Beratung am Bankschalter
Ist Ihnen auch aufgefallen, dass Sie in den letzten Jahren von ihrer Hausbank vermehrt auf den Abschluss von Versicherungen oder Geldanlagen angesprochen wurden? Vielleicht hat sie ihr Bankberater auch nach dem Eingang eines größeren Geldbetrages auf ihrem Girokonto direkt bei Ihnen gemeldet.
Banken beraten nicht objektiv
Die Kreditinstitute setzen zunehmend auf die Erschließung dieser Geschäftsfelder. Im Regelfall werden die hauseigenen Produkte favorisiert. Durch die nicht vorhandene Auswahlmöglichkeit kann hier nicht von einer objektiven Beratung gesprochen werden. Es handelt sich lediglich um einen reinen Produktverkauf.

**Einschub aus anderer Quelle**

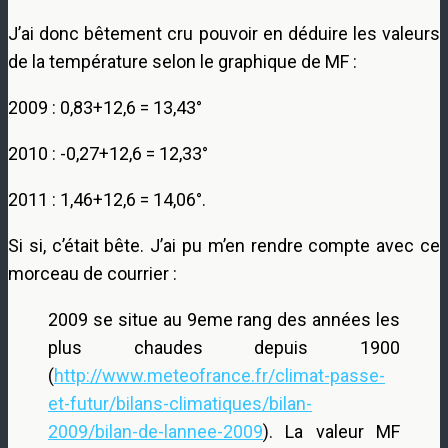
J’ai donc bêtement cru pouvoir en déduire les valeurs
de la température selon le graphique de MF :
2009 : 0,83+12,6 = 13,43°
2010 : -0,27+12,6 = 12,33°
2011 : 1,46+12,6 = 14,06°.
Si si, c’était bête. J’ai pu m’en rendre compte avec ce
morceau de courrier :
2009 se situe au 9eme rang des années les
plus chaudes depuis 1900
(
http://www.meteofrance.fr/climat-passe-
et-futur/bilans-climatiques/bilan-
2009/bilan-de-lannee-2009
). La valeur MF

Banker hat Wissensvorsprung über Kunden
Leider hört man immer wieder von Auswüchsen, dass beispielsweise ein Darlehen nur dann gewährt bzw. eine Kontoüberziehung geduldet wird, wenn zukünftig alle Versicherungen bei diesem Kreditinstitut laufen. Der Vorteil des Bankers ist, dass er per Knopfdruck alle Kontostände einsieht und den Kunden am Schalter gezielt ansprechen kann. Auch werden im Bereich Sachversicherungen (Haftpflicht, Hausrat, Wohngebäude, Rechtsschutz, Unfall) generell Verträge mit mindestens dreijähriger Laufzeit verkauft. Für den Kunden ist eine einjährige Vertragsbindung wesentlich vorteilhafter, um auf Änderungen am Markt reagieren zu können.
Eine aufsehenerregende Studie hat die Universität Oldenburg 2011 im Auftrag der gewerkschaftsnahen Hans-Böckler-Stiftung zum Thema „Vertriebssteuerung in Banken“ erstellt. Dabei wurden die Vertriebsstrategien von 127 Groß- und Volksbanken untersucht.
Erschreckende Ergebnisse
Das Ergebnis ist erschreckend. Standardprodukte sollen möglichst reibungslos und in großen Mengen verkauft werden. Dazu setzen hohe Zielvorgaben und computergesteuerte Vertriebssysteme die Bankberater unter permanenten Verkaufsdruck. Die Kundenzufriedenheit ist lediglich eine Kennzahl von vielen.
Inzwischen steuern fast alle Banken die Arbeit der Berater über ein IT-gesteuertes Customer Relationship Management (CRM). Diese Technik ist die Basis für die Arbeit mit Zielvorgaben und -kontrolle. So gaben einige Banken den Beratern vor, dass jeder zweite Kundenkontakt zum Abschluss führen, oder eine Beratung max. 30 Minuten dauern soll. Auch die Zahl der Kundengespräche werde häufig vom Management bestimmt. Somit muss die Kundenzufriedenheit, die langfristig das Lebenselixier aller Verkäufer ist, hinter Verkaufsvorgaben zurückstehen.
Mehr als 90 % der untersuchten Banken definieren ihre Vertriebsarbeit über Zielvorgaben. Es sei jedoch irreführend, bei diesem Verfahren von „Zielvereinbarungen“ zu sprechen, monieren die Studienautoren. Mit der Wirklichkeit habe das nichts zu tun. Was in den Filialen ankomme, kann man unumwunden als Zieldiktat bezeichnen.
Bankberater unter ständigem Druck
Die Aktivitäten eines Beraters werden in festen zeitlichen Rhythmen kontrolliert – und das anhand bestimmter Indikatoren wie Kundenanrufe, Zahl der Gespräche und Verkäufe sowie Einhaltung von Terminen. Die Bankberater ächzen unter dem ständigen Verkaufsdruck und der Kontrolle durch Ihre Vorgesetzten. Sie haben kaum noch Spielraum bei ihrer Kundenbetreuung. Man darf dem einzelnen Berater nicht böse sein, denn welche Möglichkeiten hat er? In vielen Banken nehme die Kundenbetreuung Züge von Fließbandarbeit an, so das Fazit der Forscher.